• Exercise description: The entries below are to be restated exactly, and their images are to be omitted.
[Data to examine]
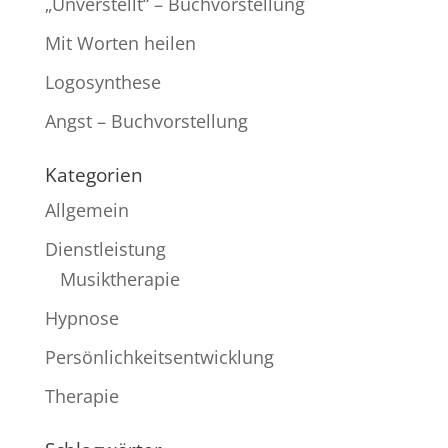
„Unverstellt“ – Buchvorstellung
Mit Worten heilen
Logosynthese
Angst – Buchvorstellung
Kategorien
Allgemein
Dienstleistung
Musiktherapie
Hypnose
Persönlichkeitsentwicklung
Therapie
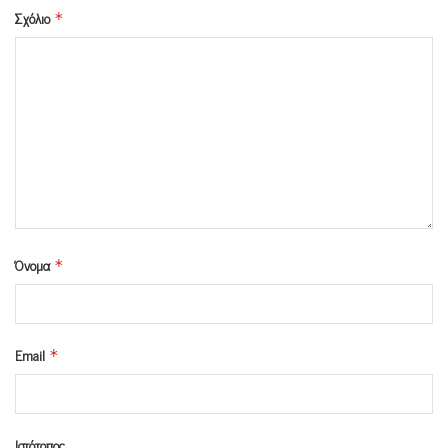
Σχόλιο
*
Όνομα
*
Email
*
Ιστότοπος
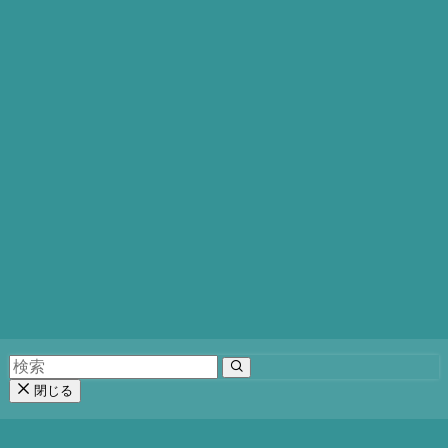
10分で、韓国クリニック級の「小顔×痩身」を。
エステの利益構造を塗り替える、マイクロ波テク
ノロジー
高単価・短時間・消耗品ゼロ。HIFU（ハイフ）に
代わる「安全で結果が出る」次世代マシンの決定
版が日本上陸。
閉じる
資料請求・価格確認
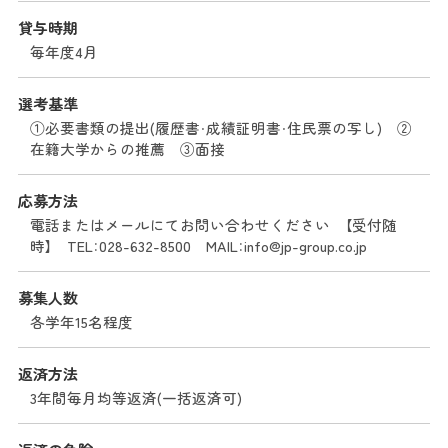
貸与時期
毎年度4月
選考基準
①必要書類の提出(履歴書・成績証明書・住民票の写し) ②
在籍大学からの推薦 ③面接
応募方法
電話またはメールにてお問い合わせください 【受付随
時】 TEL：028-632-8500 MAIL：info@jp-group.co.jp
募集人数
各学年15名程度
返済方法
3年間毎月均等返済(一括返済可)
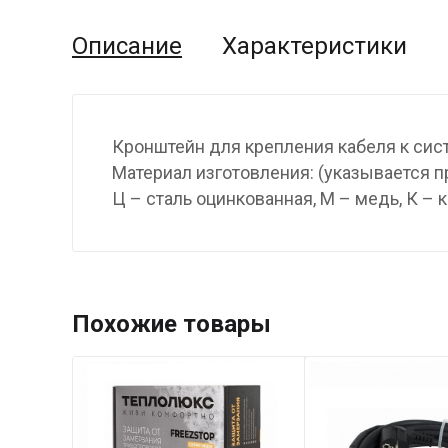
Описание
Характеристики
Кронштейн для крепления кабеля к сис
Материал изготовления: (указывается пр
Ц – сталь оцинкованная, М – медь, К – 
Похожие товары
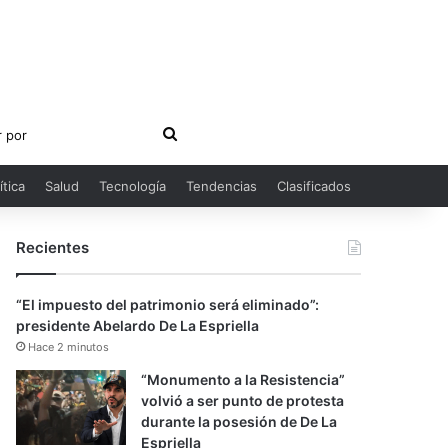
Buscar
por
ítica
Salud
Tecnología
Tendencias
Clasificados
Recientes
“El impuesto del patrimonio será eliminado”:
presidente Abelardo De La Espriella
Hace 2 minutos
“Monumento a la Resistencia”
volvió a ser punto de protesta
durante la posesión de De La
Espriella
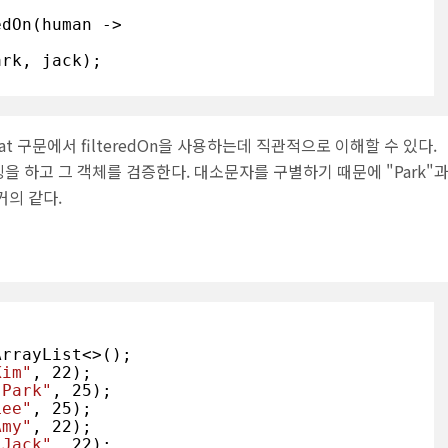
That 구문에서 filteredOn을 사용하는데 직관적으로 이해할 수 있다.
을 하고 그 객체를 검증한다. 대소문자를 구별하기 때문에 "Park"
거의 같다.
ArrayList<>();

Kim"
, 
22
);

"Park"
, 
25
);

Lee"
, 
25
);

Amy"
, 
22
);

"Jack"
, 
22
);
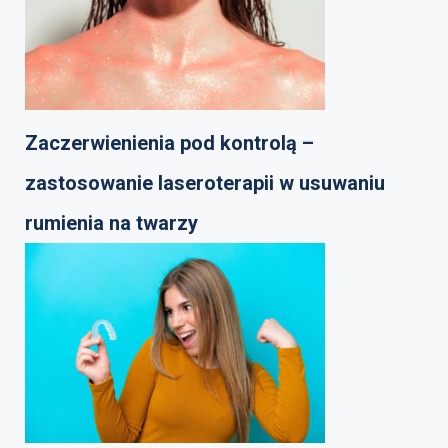
Zaczerwienienia pod kontrolą –
zastosowanie laseroterapii w usuwaniu
rumienia na twarzy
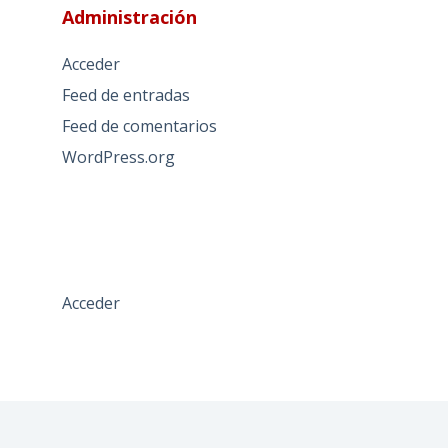
Administración
Acceder
Feed de entradas
Feed de comentarios
WordPress.org
Acceder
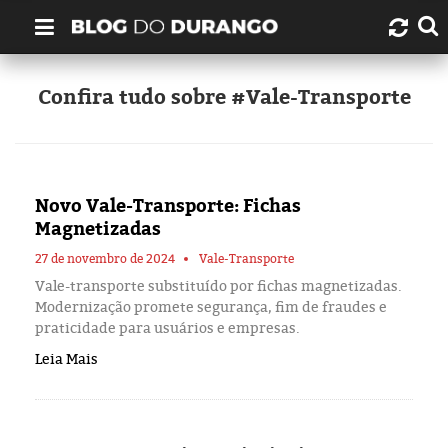
Quem é Durango Duarte?
Confira tudo sobre #Vale-Transporte
Links úteis
Contato
Novo Vale-Transporte: Fichas
Magnetizadas
Artigos
27 de novembro de 2024
Vale-Transporte
Vale-transporte substituído por fichas magnetizadas.
Amazonas
Modernização promete segurança, fim de fraudes e
praticidade para usuários e empresas.
Manaus
Leia Mais
História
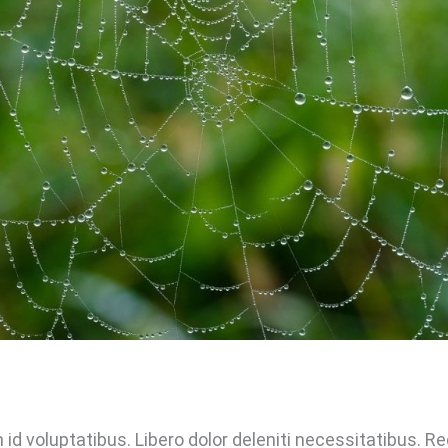
id voluptatibus. Libero dolor deleniti necessitatibus. 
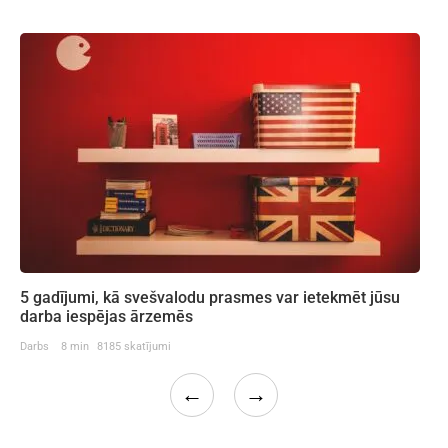
5 gadījumi, kā svešvalodu prasmes var ietekmēt jūsu
darba iespējas ārzemēs
Darbs
8 min
8185 skatījumi
←
→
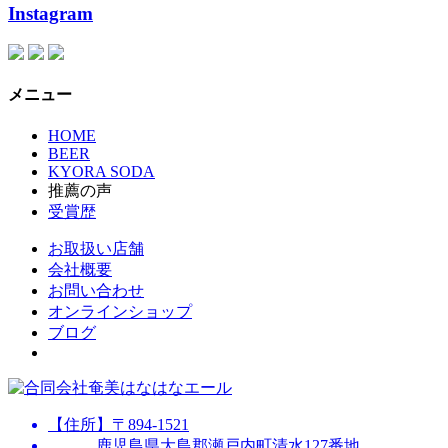
Instagram
メニュー
HOME
BEER
KYORA SODA
推薦の声
受賞歴
お取扱い店舗
会社概要
お問い合わせ
オンラインショップ
ブログ
【住所】〒894-1521
鹿児島県大島郡瀬戸内町清水127番地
[/Data to examine]
• Output below:
„Unverstellt“ – Buchvorstellung
Mit Worten heilen
Logosynthese
Angst – Buchvorstellung
Kategorien
Allgemein
Dienstleistung
Musiktherapie
Hypnose
Persönlichkeitsentwicklung
Therapie
Σχόλιο
*
Όνομα
*
Email
*
Ιστότοπος
10分で、韓国クリニック級の「小顔×痩身」を。
エステの利益構造を塗り替える、マイクロ波テク
ノロジー
高単価・短時間・消耗品ゼロ。HIFU（ハイフ）に
代わる「安全で結果が出る」次世代マシンの決定
版が日本上陸。
閉じる
資料請求・価格確認
貸与時期
毎年度4月
選考基準
①必要書類の提出(履歴書・成績証明書・住民票の写し) ②
在籍大学からの推薦 ③面接
応募方法
電話またはメールにてお問い合わせください 【受付随
時】 TEL：028-632-8500 MAIL：info@jp-group.co.jp
募集人数
各学年15名程度
返済方法
3年間毎月均等返済(一括返済可)
Описание
Характеристики
Кронштейн для крепления кабеля к сис
Материал изготовления: (указывается пр
Ц – сталь оцинкованная, М – медь, К – 
Похожие товары
Buscar
por
ítica
Salud
Tecnología
Tendencias
Clasificados
Recientes
“El impuesto del patrimonio será eliminado”:
presidente Abelardo De La Espriella
Hace 2 minutos
“Monumento a la Resistencia”
volvió a ser punto de protesta
durante la posesión de De La
Espriella
That 구문에서 filteredOn을 사용하는데 직관적으로 이해할 수 있다.
을 하고 그 객체를 검증한다. 대소문자를 구별하기 때문에 "Park"
거의 같다.
ArrayList<>();

Kim"
, 
22
);

"Park"
, 
25
);

Lee"
, 
25
);

Amy"
, 
22
);

"Jack"
, 
22
);
Zaczerwienienia pod kontrolą –
zastosowanie laseroterapii w usuwaniu
rumienia na twarzy
Administración
Acceder
Feed de entradas
Feed de comentarios
WordPress.org
Acceder
Quem é Durango Duarte?
Confira tudo sobre #Vale-Transporte
Links úteis
Contato
Novo Vale-Transporte: Fichas
Magnetizadas
Artigos
27 de novembro de 2024
Vale-Transporte
Vale-transporte substituído por fichas magnetizadas.
Amazonas
Modernização promete segurança, fim de fraudes e
praticidade para usuários e empresas.
Manaus
Leia Mais
História
id voluptatibus. Libero dolor deleniti necessitatibus. 
5 gadījumi, kā svešvalodu prasmes var ietekmēt jūsu
darba iespējas ārzemēs
Darbs
8 min
8185 skatījumi
←
→
Instagram
メニュー
HOME
BEER
KYORA SODA
推薦の声
受賞歴
お取扱い店舗
会社概要
お問い合わせ
オンラインショップ
ブログ
【住所】〒894-1521
鹿児島県大島郡瀬戸内町清水127番地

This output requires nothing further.